Metadata-Version: 2.0
Name: ncagg
Version: 0.8.2
Summary: Utility for aggregation of NetCDF data.
Home-page: https://ctor.space/gitlab/work/ncagg
Author: Stefan Codrescu
Author-email: stefan.codrescu@noaa.gov
License: UNKNOWN
Platform: UNKNOWN
Classifier: Development Status :: 4 - Beta
Classifier: Intended Audience :: Science/Research
Classifier: Programming Language :: Python :: 2.7
Classifier: Programming Language :: Python :: 3.6
Classifier: License :: OSI Approved :: MIT License
Classifier: Operating System :: OS Independent
Requires-Dist: Click
Requires-Dist: cerberus
Requires-Dist: netCDF4
Requires-Dist: numpy

NetCDF Aggregation (ncagg)
==========================

So... you want to aggregate time series NetCDF files?

TL;DR
-----

Install the utility with with pip:

::

    pip install ncagg

On the command line, use ``ncagg``:

::

    Usage: ncagg [OPTIONS] DST [SRC]...

    Options:
      -v, --version                   Show the version and exit.
      --generate_template PATH        Print the default template generated for
                                      PATH and exit.
      -u TEXT                         Give an Unlimited Dimension Configuration as
                                      udim:ivar[:hz[:hz]]
      -b TEXT                         If -u given, specify bounds for ivar as
                                      min:max or Tstart[:[T]stop]. min and max are
                                      numerical, otherwise T indicates start and
                                      stop are times.start and stop are of the
                                      form YYYY[MM[DD[HH[MM]]]] and of stop is
                                      omitted,it will be inferred to be the least
                                      significantly specified date + 1.
      -l [DEBUG|INFO|WARNING|ERROR|CRITICAL]
                                      log level
      -t FILENAME                     Specify a configuration template
      --help                          Show this message and exit.

Notes:

-  DST is the filename for the NetCDF output and should not already
   exist, or will be overwritten.
-  SRC is a list of input NetCDF files to aggregate, can be passed on
   the command line or piped to ncagg.
-  -u should specify an Unlimited Dimension Configuration. See below for
   details.
-  Taking tens of minutes for a day is normal, a progress bar will
   indicate time remaining.
-  For fine grained control over the output, specify a configuration
   template (-t). See below for details.

Examples:

::

    #     explicitly list files to aggregate
    ncagg output_filename.nc file_0.nc file_02.nc #...

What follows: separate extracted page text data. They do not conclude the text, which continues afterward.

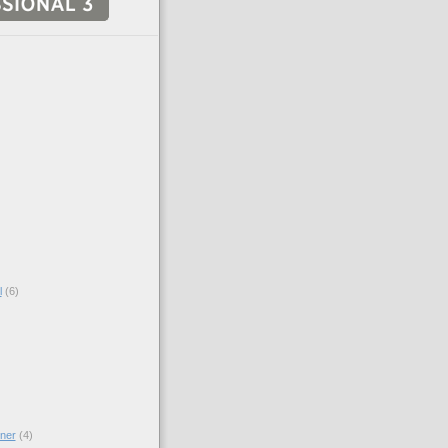
l
(6)
ner
(4)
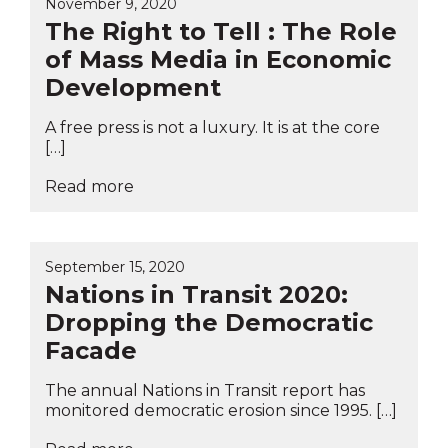
November 9, 2020
The Right to Tell : The Role
of Mass Media in Economic
Development
A free press is not a luxury. It is at the core
[…]
Read more
September 15, 2020
Nations in Transit 2020:
Dropping the Democratic
Facade
The annual Nations in Transit report has
monitored democratic erosion since 1995. […]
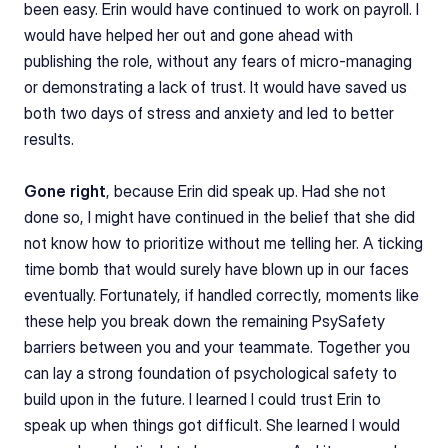
been easy. Erin would have continued to work on payroll. I 
would have helped her out and gone ahead with 
publishing the role, without any fears of micro-managing 
or demonstrating a lack of trust. It would have saved us 
both two days of stress and anxiety and led to better 
results.
Gone right
, because Erin did speak up. Had she not 
done so, I might have continued in the belief that she did 
not know how to prioritize without me telling her. A ticking 
time bomb that would surely have blown up in our faces 
eventually. Fortunately, if handled correctly, moments like 
these help you break down the remaining PsySafety 
barriers between you and your teammate. Together you 
can lay a strong foundation of psychological safety to 
build upon in the future. I learned I could trust Erin to 
speak up when things got difficult. She learned I would 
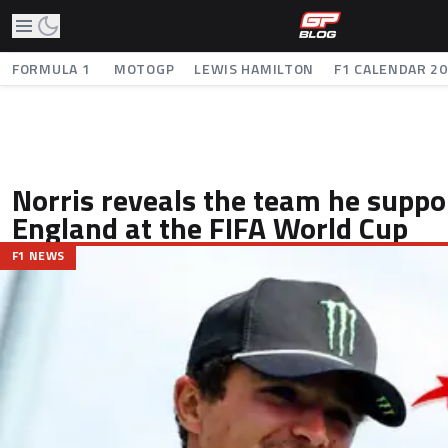
FORMULA 1
MOTOGP
LEWIS HAMILTON
F1 CALENDAR 2
Norris reveals the team he suppo
England at the FIFA World Cup
F1 NEWS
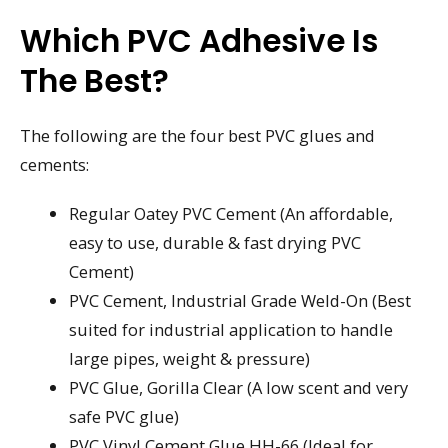
Which PVC Adhesive Is
The Best?
The following are the four best PVC glues and
cements:
Regular Oatey PVC Cement (An affordable,
easy to use, durable & fast drying PVC
Cement)
PVC Cement, Industrial Grade Weld-On (Best
suited for industrial application to handle
large pipes, weight & pressure)
PVC Glue, Gorilla Clear (A low scent and very
safe PVC glue)
PVC Vinyl Cement Glue HH-66 (Ideal for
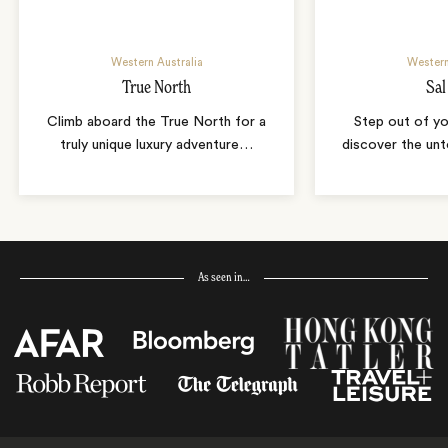
Western Australia
Western
True North
Sal
Climb aboard the True North for a
Step out of yo
truly unique luxury adventure
…
discover the un
As seen in…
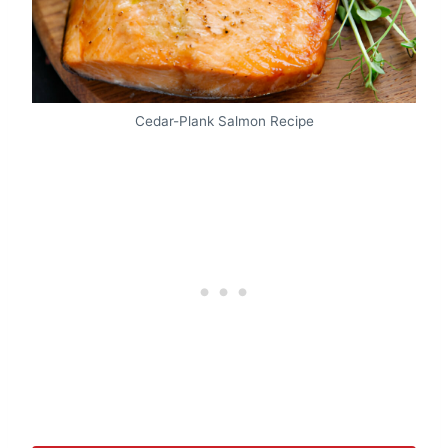
Cedar-Plank Salmon Recipe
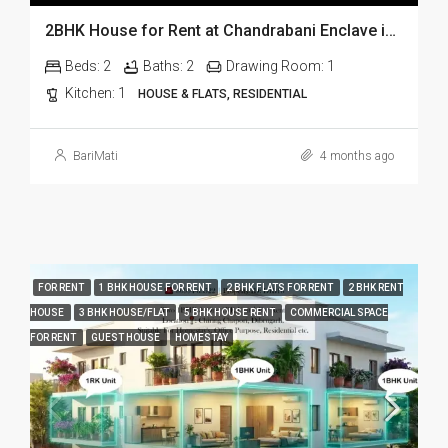
2BHK House for Rent at Chandrabani Enclave in Dehradun
Beds:
2
Baths:
2
Drawing Room:
1
Kitchen:
1
HOUSE & FLATS, RESIDENTIAL
BariMati
4 months ago
FOR RENT
1 BHK HOUSE FOR RENT
2 BHK FLATS FOR RENT
2 BHK RENT
HOUSE
3 BHK HOUSE/FLAT
5 BHK HOUSE RENT
COMMERCIAL SPACE
FOR RENT
GUEST HOUSE
HOMESTAY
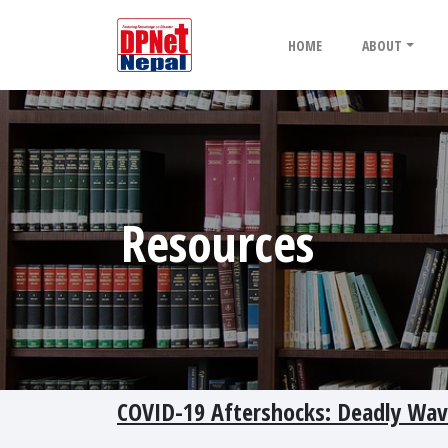
HOME
ABOUT
Resources
COVID-19 Aftershocks: Deadly Wa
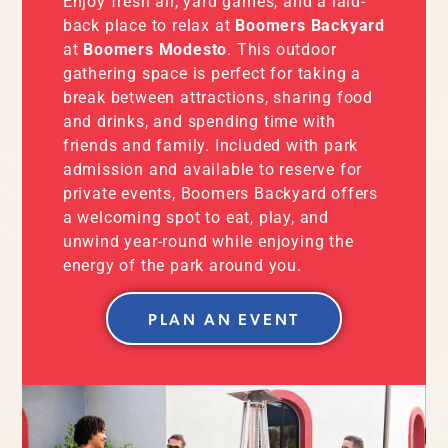
Enjoy fresh air, yard games, and a laid-
back place to relax at
Boomers Backyard
at
Boomers Modesto
. This outdoor
gathering space is perfect for taking a
break between attractions, sharing food
and drinks, and spending time with
friends and family. Included with park
admission and available to reserve for
private events, Boomers Backyard offers
a welcoming spot to eat, play, and
unwind year-round while enjoying the
energy of the park around you.
PLAN AN EVENT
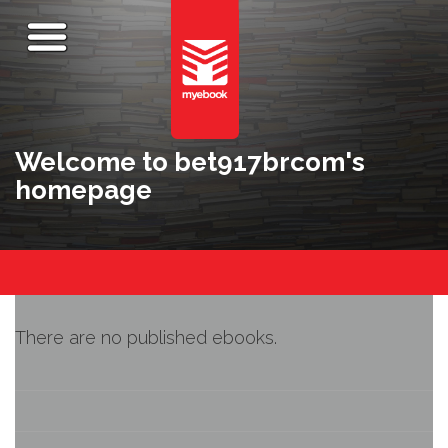
Welcome to bet917brcom's
homepage
There are no published ebooks.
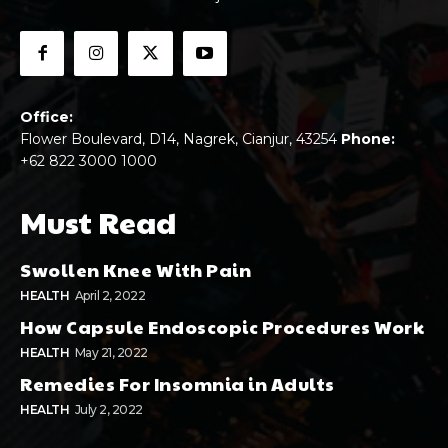
Office:
Flower Boulevard, D14, Nagrek, Cianjur, 43254
Phone:
+62 822 3000 1000
Must Read
Swollen Knee With Pain
HEALTH
April 2, 2022
How Capsule Endoscopic Procedures Work
HEALTH
May 21, 2022
Remedies For Insomnia in Adults
HEALTH
July 2, 2022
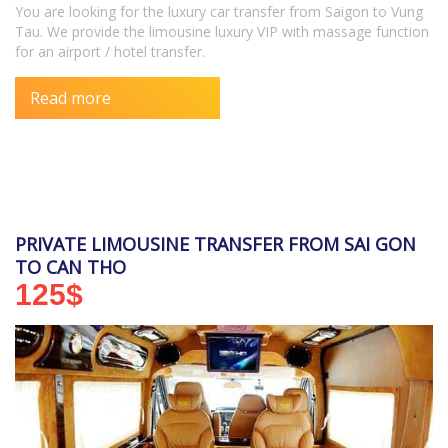
You are looking for the luxury car transfer from Saigon to Vung
Tau. We provide the limousine luxury VIP with massage function
for an airport / hotel transfer.
Read more
PRIVATE LIMOUSINE TRANSFER FROM SAI GON
TO CAN THO
125
$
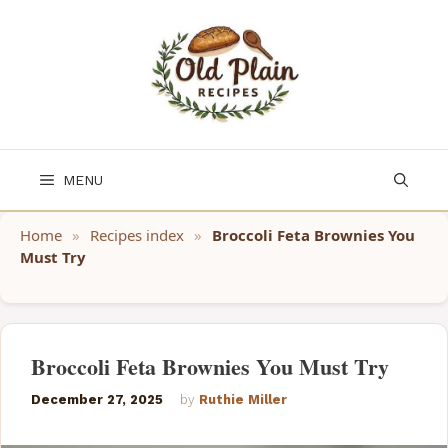
Skip
to
content
MENU
Home
»
Recipes index
»
Broccoli Feta Brownies You
Must Try
Broccoli Feta Brownies You Must Try
December 27, 2025
by
Ruthie Miller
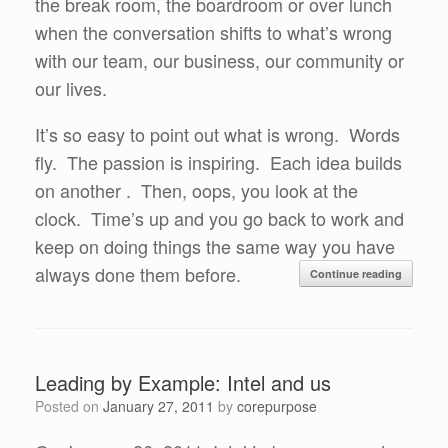
the break room, the boardroom or over lunch
when the conversation shifts to what’s wrong
with our team, our business, our community or
our lives.
It’s so easy to point out what is wrong. Words
fly. The passion is inspiring. Each idea builds
on another . Then, oops, you look at the
clock. Time’s up and you go back to work and
keep on doing things the same way you have
always done them before.
Continue reading
Leading by Example: Intel and us
Posted on
January 27, 2011
by
corepurpose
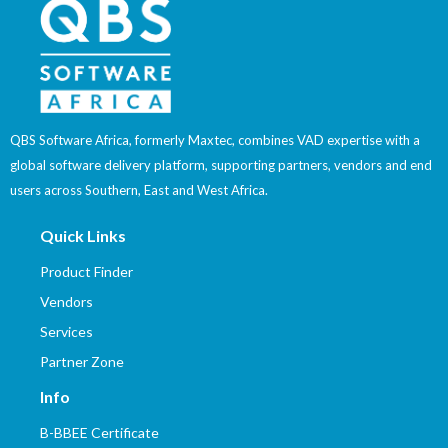
QBS Software Africa, formerly Maxtec, combines VAD expertise with a
global software delivery platform, supporting partners, vendors and end
users across Southern, East and West Africa.
Quick Links
Product Finder
Vendors
Services
Partner Zone
Info
B-BBEE Certificate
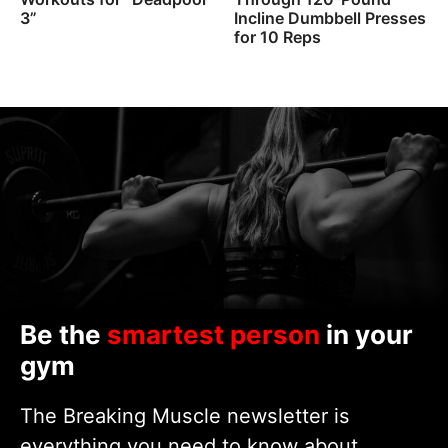
3”
Incline Dumbbell Presses
for 10 Reps
Be the
smartest person
in your
gym
The Breaking Muscle newsletter is
everything you need to know about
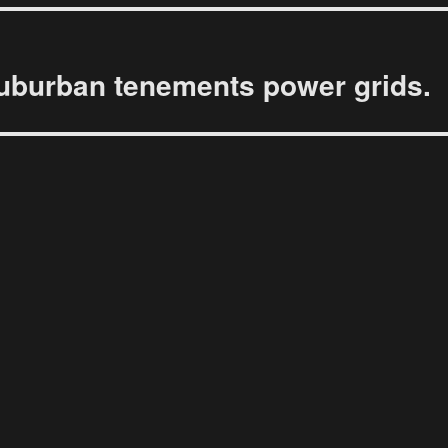
uburban tenements power grids.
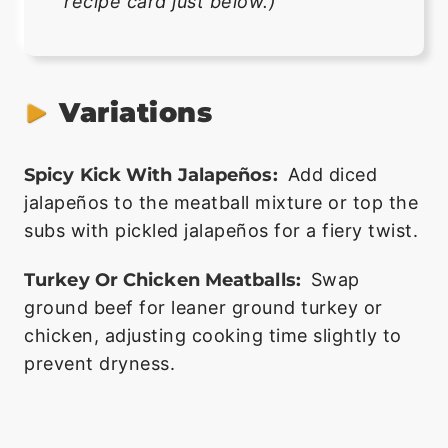
recipe card just below.)
Variations
Spicy Kick With Jalapeños:
Add diced
jalapeños to the meatball mixture or top the
subs with pickled jalapeños for a fiery twist.
Turkey Or Chicken Meatballs:
Swap
ground beef for leaner ground turkey or
chicken, adjusting cooking time slightly to
prevent dryness.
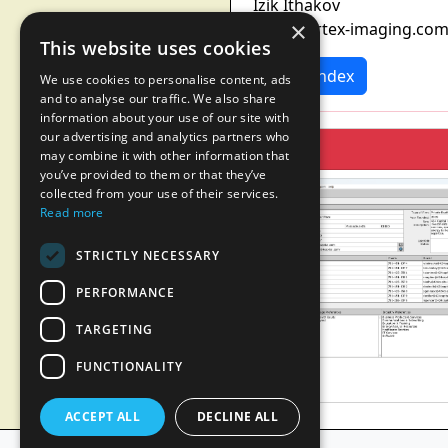
Izik Ithakov
×
info@vortex-imaging.co
This website uses cookies
News Index
We use cookies to personalise content, ads
and to analyse our traffic. We also share
information about your use of our site with
our advertising and analytics partners who
may combine it with other information that
you’ve provided to them or that they’ve
collected from your use of their services.
Read more
STRICTLY NECESSARY
PERFORMANCE
TARGETING
FUNCTIONALITY
ACCEPT ALL
DECLINE ALL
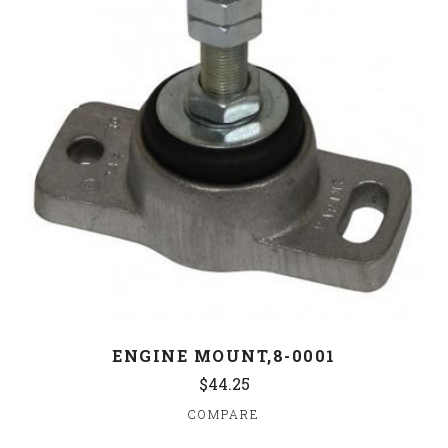
ENGINE MOUNT,8-0001
$44.25
COMPARE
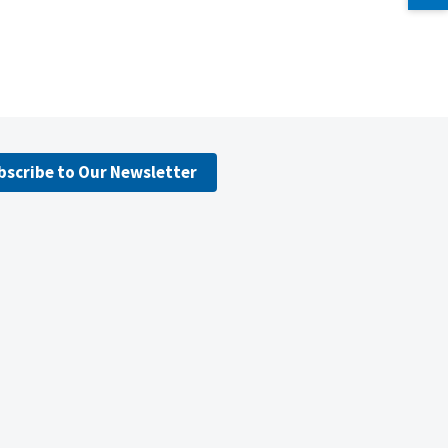
bscribe to Our Newsletter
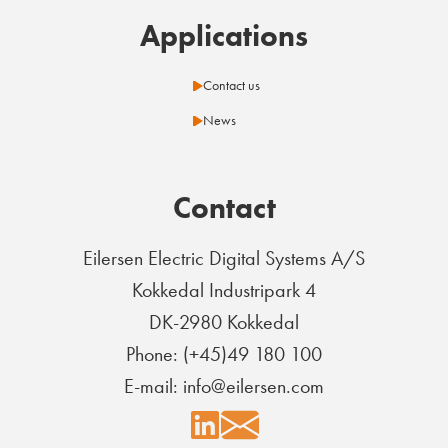
Applications
Contact us
News
Contact
Eilersen Electric Digital Systems A/S
Kokkedal Industripark 4
DK-2980 Kokkedal
Phone: (+45)49 180 100
E-mail: info@eilersen.com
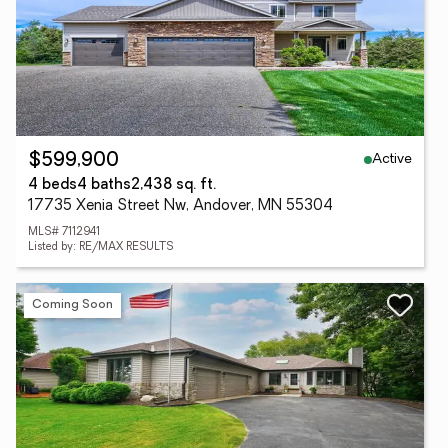
Active
$599,900
4 beds
4 baths
2,438 sq. ft.
17735 Xenia Street Nw, Andover, MN 55304
MLS# 7112941
Listed by: RE/MAX RESULTS
Coming Soon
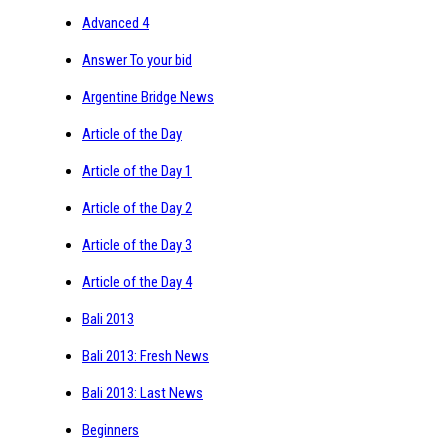
Advanced 4
Answer To your bid
Argentine Bridge News
Article of the Day
Article of the Day 1
Article of the Day 2
Article of the Day 3
Article of the Day 4
Bali 2013
Bali 2013: Fresh News
Bali 2013: Last News
Beginners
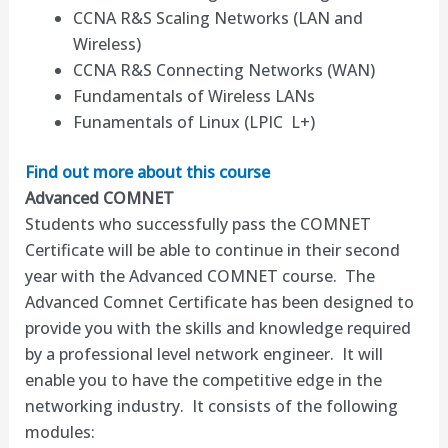
CCNA R&S Scaling Networks (LAN and
Wireless)
CCNA R&S Connecting Networks (WAN)
Fundamentals of Wireless LANs
Funamentals of Linux (LPIC L+)
Find out more about this course
Advanced COMNET
Students who successfully pass the COMNET
Certificate will be able to continue in their second
year with the Advanced COMNET course. The
Advanced Comnet Certificate has been designed to
provide you with the skills and knowledge required
by a professional level network engineer. It will
enable you to have the competitive edge in the
networking industry. It consists of the following
modules:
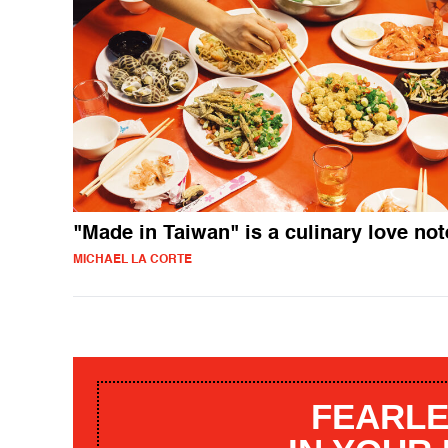
"Made in Taiwan" is a culinary love not
MICHAEL LA CORTE
FEARLE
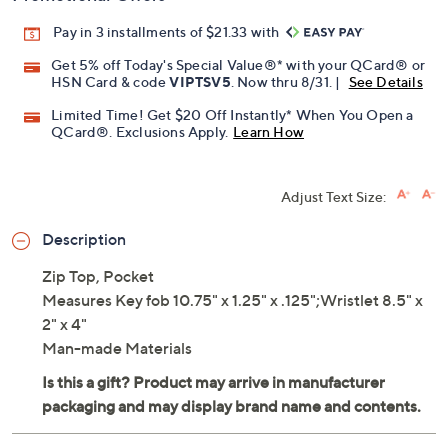
Pay in 3 installments of $21.33 with
Get 5% off Today's Special Value®* with your QCard® or
HSN Card & code
VIPTSV5
. Now thru 8/31. |
See Details
Limited Time! Get $20 Off Instantly* When You Open a
QCard®. Exclusions Apply.
Learn How
Adjust Text Size:
Description
Zip Top, Pocket
Measures Key fob 10.75" x 1.25" x .125";Wristlet 8.5" x
2" x 4"
Man-made Materials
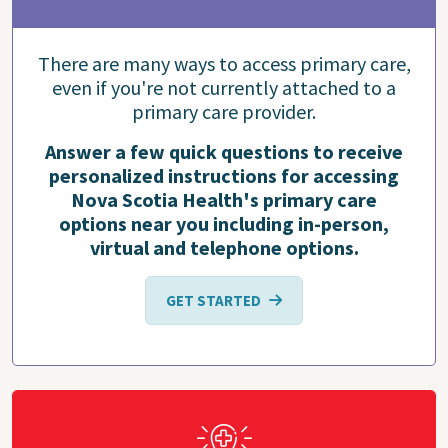
There are many ways to access primary care,
even if you're not currently attached to a
primary care provider.
Answer a few quick questions to receive
personalized instructions for accessing
Nova Scotia Health's primary care
options near you including in-person,
virtual and telephone options.
GET STARTED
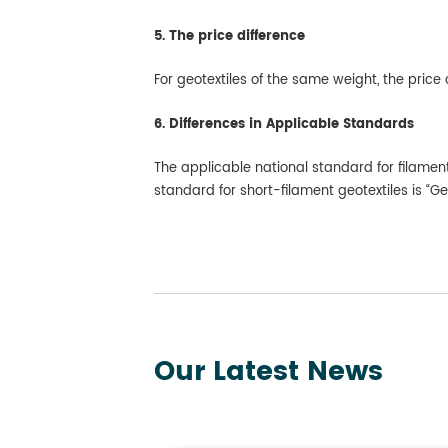
5. The price difference
For geotextiles of the same weight, the price o
6. Differences in Applicable Standards
The applicable national standard for filamen
standard for short-filament geotextiles is “
Our Latest News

    #     aggregate by globbing all files in some directory
    ncagg output_filename.nc path_to_files/*.nc

    #     sort the unlimited dimension record_number, according to the variable time
    ncagg -u record_number:time output_filename.nc path_to_files/*.nc

    #     sort the unlimited dimension record_number, according to the variable time, and insert
    #     or remove fill values to ensure time occurrs at 10hz.
    ncagg -u record_number:time:10 output_filename.nc path_to_files/*.nc

    #     only include time values between 2017-06-01 to 2017-06-02 (bounds), including
    #     sorting and filling, as above
    ncagg -u record_number:time:10 -b T20170601:T20170602 output_filename.nc path_to_files/*.nc
    #     or equivalently, if only one bound is specified, the end is inferred to be most significant + 1
    ncagg -u record_number:time:10 -b T20170601 output_filename.nc path_to_files/*.nc

    #     aggregate more files than fit on the command line... (in case of: Argument list too long)
    find /path/to/files -type f -name "*.nc" | ncagg output.nc

For more information, see the Unlimited Dimension Configuration below.
The ``ncagg`` Command Line Interface (CLI) builds a Config based on the
arguments specified.

High level overview
-------------------

Aggregation works in two stages:

1. Create a Aggregation List describing steps and order of aggregation.
2. Evaluate the Aggregation List.

The Aggregation List object is just a list that describes the order in
which to combine components of an aggregation. The objects within the
list represent source files, or segments of fill values. Source files
are associated with sorting and filling instructions within the file.
Fill values indicate where, and how many fill values to create.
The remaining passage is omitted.